AIM OF THE TASK:
Look through the records below, and whenever a line contains "goed", copy it.

>>

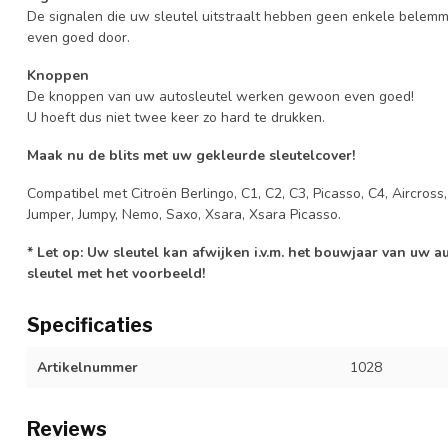
De signalen die uw sleutel uitstraalt hebben geen enkele belem
even goed door.
Knoppen
De knoppen van uw autosleutel werken gewoon even goed!
U hoeft dus niet twee keer zo hard te drukken.
Maak nu de blits met uw gekleurde sleutelcover!
Compatibel met Citroën Berlingo, C1, C2, C3, Picasso, C4, Aircross
Jumper, Jumpy, Nemo, Saxo, Xsara, Xsara Picasso.
* Let op: Uw sleutel kan afwijken i.v.m. het bouwjaar van uw 
sleutel met het voorbeeld!
Specificaties
Artikelnummer
1028
Reviews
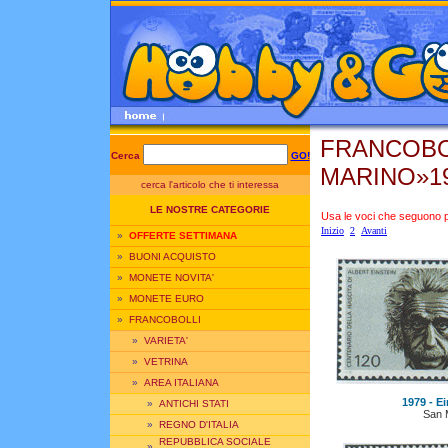
FRANCOBO
Cerca
GO!
MARINO»1
cerca l'articolo che ti interessa
LE NOSTRE CATEGORIE
Usa le voci che seguono per
Inizio
2
Avanti
»
OFFERTE SETTIMANA
»
BUONI ACQUISTO
»
MONETE NOVITA'
»
MONETE EURO
»
FRANCOBOLLI
»
VARIETA'
»
VETRINA
»
AREA ITALIANA
1979 - Ei
»
ANTICHI STATI
San 
»
REGNO D'ITALIA
REPUBBLICA SOCIALE
»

<<

THE ANSWER:
even goed door.
De knoppen van uw autosleutel werken gewoon even goed!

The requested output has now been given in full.